# Homework exercise 2

__Name 1:__ Serhii Horbachov, 12026116

__Name 2:__ Eyad Yusuf Solieman, 01556757

__Yahoo Finance News Crawling__

Your task is to collect and organize articles from Yahoo Finance News, available at https://finance.yahoo.com/news

This will require you to use Selenium for at least two reasons:

* The site initially loads only partially such that scrolling is necessary to access additional news articles
* The news articles themselves, if they are long, are initially shown (and downloadable) in an abbreviated form. Browser navigation is necessary to click on a button such that the whole article is displayed.

There are about 200 news articles available at a time, stemming from various sources (e.g. Bloomberg, Reuters), and covering different topic areas (e.g. Business, World).

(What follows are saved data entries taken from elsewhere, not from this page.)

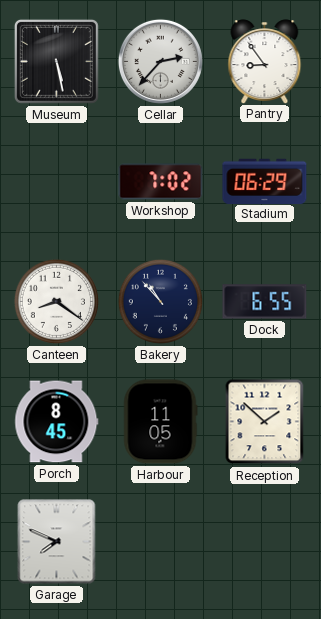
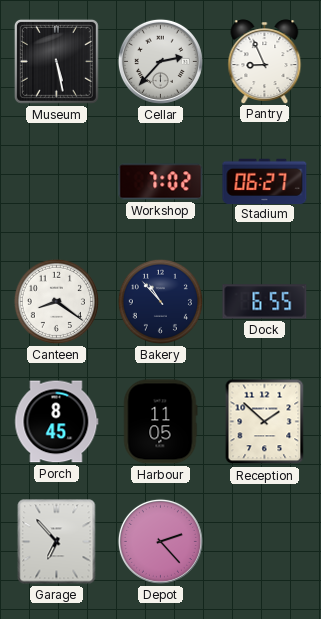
Pantry: 8:54 -> 8:56
Stadium: 06:29 -> 06:27
Garage: 7:49 -> 6:53
Depot: none -> 2:23
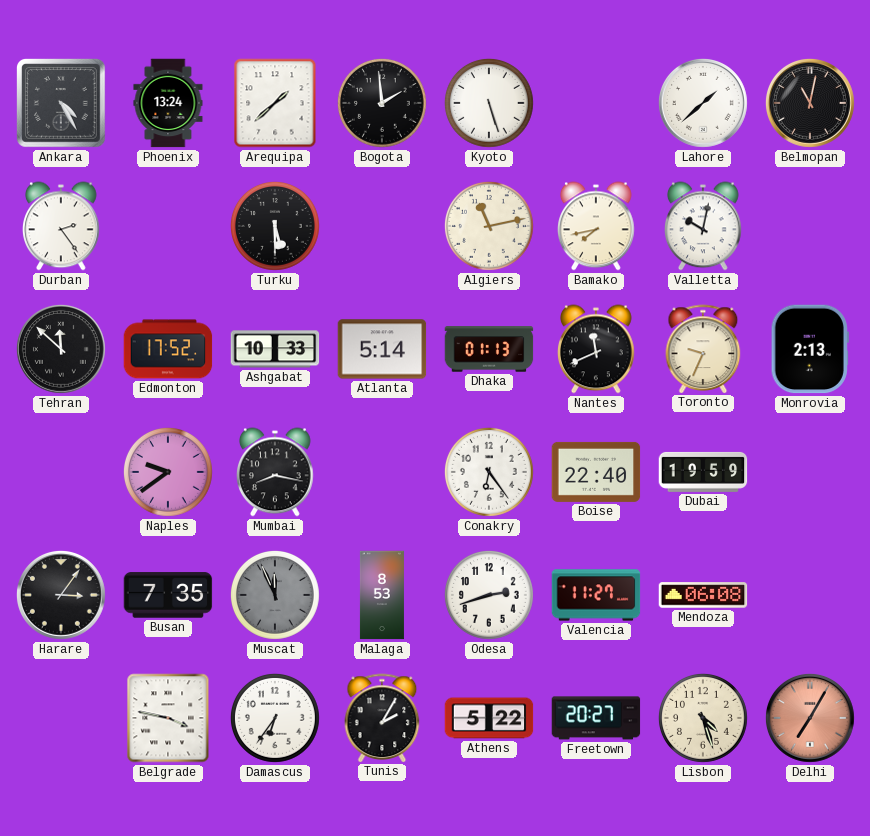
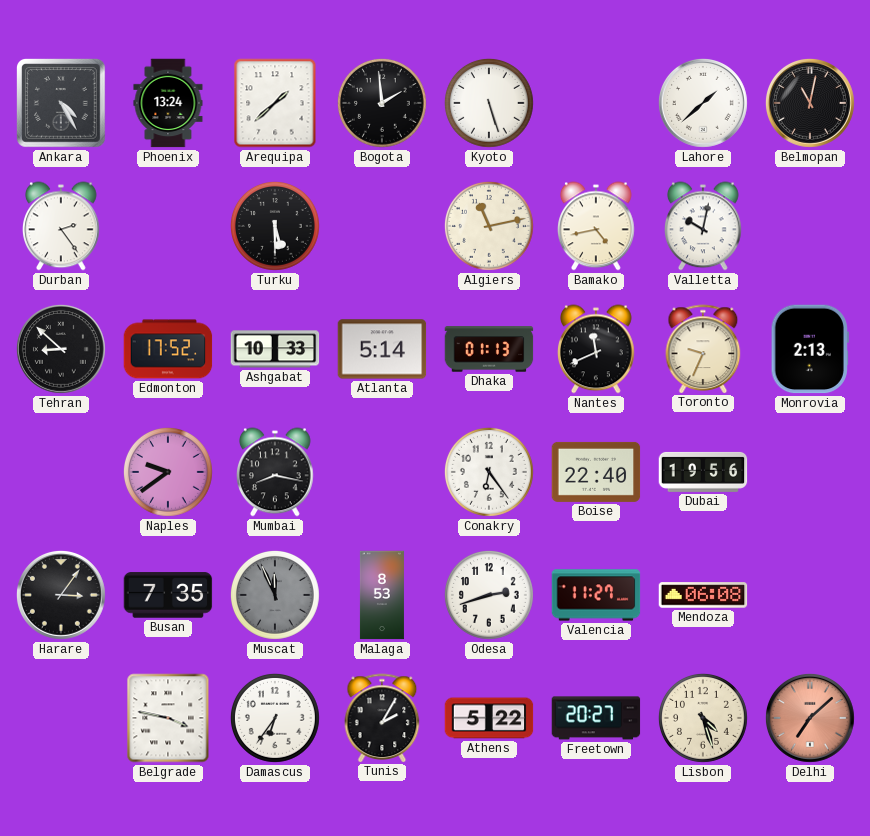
Bamako: 7:43 -> 4:43
Tehran: 11:52 -> 8:52
Dubai: 19:59 -> 19:56
Delhi: 7:05 -> 7:08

Note that you will need to use some features of Selenium - in particular scrolling - that are not discussed in the class notebook but documented elsewhere. 

You are asked to

* Download all of the about 200 news articles available from Yahoo Finance News
* Exclude the advertisements listed in between the news articles
* Try and remove everything that is not part of the article itself (e.g. the sidebar containing a list of popular articles and other content) and save the text of each article in a text file
* Create a DataFrame containing the following information (to the extent it is available) for each article
    * Title
    * Source (e.g. Bloomberg)
    * Time and date of publication
    * Name and path of the file containing the article's text that you saved
    
Please save this DataFrame so that you can later reuse the data set you created.

In [1]:
#!pip install selenium
import requests
from bs4 import BeautifulSoup
import pandas as pd
from datetime import datetime
import time
import json
from selenium import webdriver
import re
import random
import os

In [2]:
%%time
# wall time — time taken from the start of program to the end

from selenium.webdriver.chrome.options import Options   # library option: for headless browsing

options = Options()                                     # assigning to a variable
options.headless = True                                 # turn on the headless option
driver = webdriver.Chrome(options=options)              # headless option for chrome driver is activated

driver.get('https://finance.yahoo.com/news')
driver.implicitly_wait(3)                               # wait for the webpage to load (force the driver to wait 3 seconds)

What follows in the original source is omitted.